You’re appealing to tradition and history? There are other things in history we’ve evolved from, including the subjugation of women or the use of slavery. Who cares if history is on your side? The future is on ours.
Whatever we find in the past that does not fit with the contemporary zeitgeist can be swept away without even the slightest engagement.
The Conservative’s Search for the “Golden Age”
The religious person, on the other hand, is more likely to commit the opposite error. Feeling the pressure of increasing alienation from the modern age, and holding tightly to the significance that comes from believing in transcendence, the Christian is likely to pine for the “good old days” when belief in God was assumed, not challenged, when the burden of proof was on the shoulders of the irreligious, not the devout.
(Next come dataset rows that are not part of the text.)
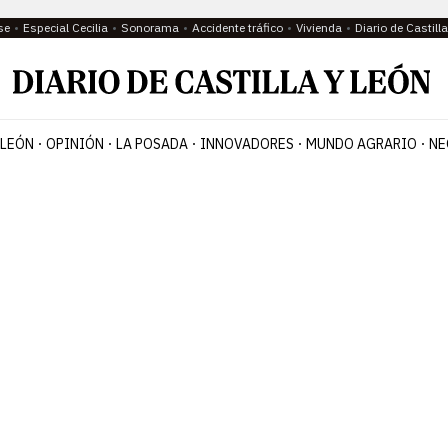
se
Especial Cecilia
Sonorama
Accidente tráfico
Vivienda
Diario de Castil
 LEÓN
OPINIÓN
LA POSADA
INNOVADORES
MUNDO AGRARIO
NE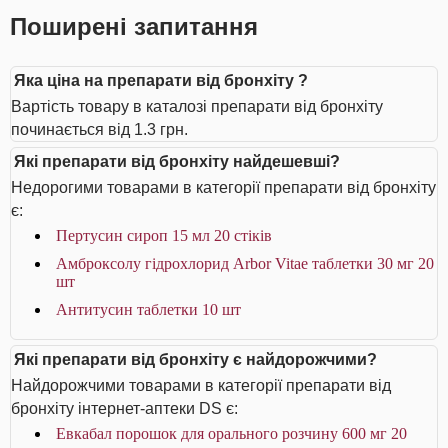
Поширені запитання
Яка ціна на препарати від бронхіту ?
Вартість товару в каталозі препарати від бронхіту
починається від 1.3 грн.
Які препарати від бронхіту найдешевші?
Недорогими товарами в категорії препарати від бронхіту
є:
Пертусин сироп 15 мл 20 стіків
Амброксолу гідрохлорид Arbor Vitae таблетки 30 мг 20
шт
Антитусин таблетки 10 шт
Які препарати від бронхіту є найдорожчими?
Найдорожчими товарами в категорії препарати від
бронхіту інтернет-аптеки DS є:
Евкабал порошок для орального розчину 600 мг 20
The thoroughgoing progressive believes things have been getting better, not worse, and the thoroughgoing conservative believes things have been getting worse, and not better.
As such, the Christian is likely to push for a return to a previous era. Taylor explains:
“They (the Middle Ages, or the seventeenth century, or the pre-60’s America) got it right, and we have to repudiate whatever in modern times deviates from that standard” (745).
Because evangelicals see ourselves tasked with engaging and resisting the culture simultaneously, we always face the temptation of pining for a golden era of Christianity.
The Early Church
Some believe in the pristine days of the early church and want to return to the simplicity of those times. But a cursory reading of the New Testament reveals that the earliest days were not flawless. Doctrinal crises, moral quandaries, disciplinary actions, and divisive factions often carried the day. There is much good we can retrieve from the early church, but we cannot and must not try to return.
The Great Tradition
In recent years, there has been a surge of interest in the church fathers. I have benefited from the writings of Chrysostom, Augustine, Hilary, and Basil. The recent translations and commentaries on these ancient works offer us spiritual nourishment.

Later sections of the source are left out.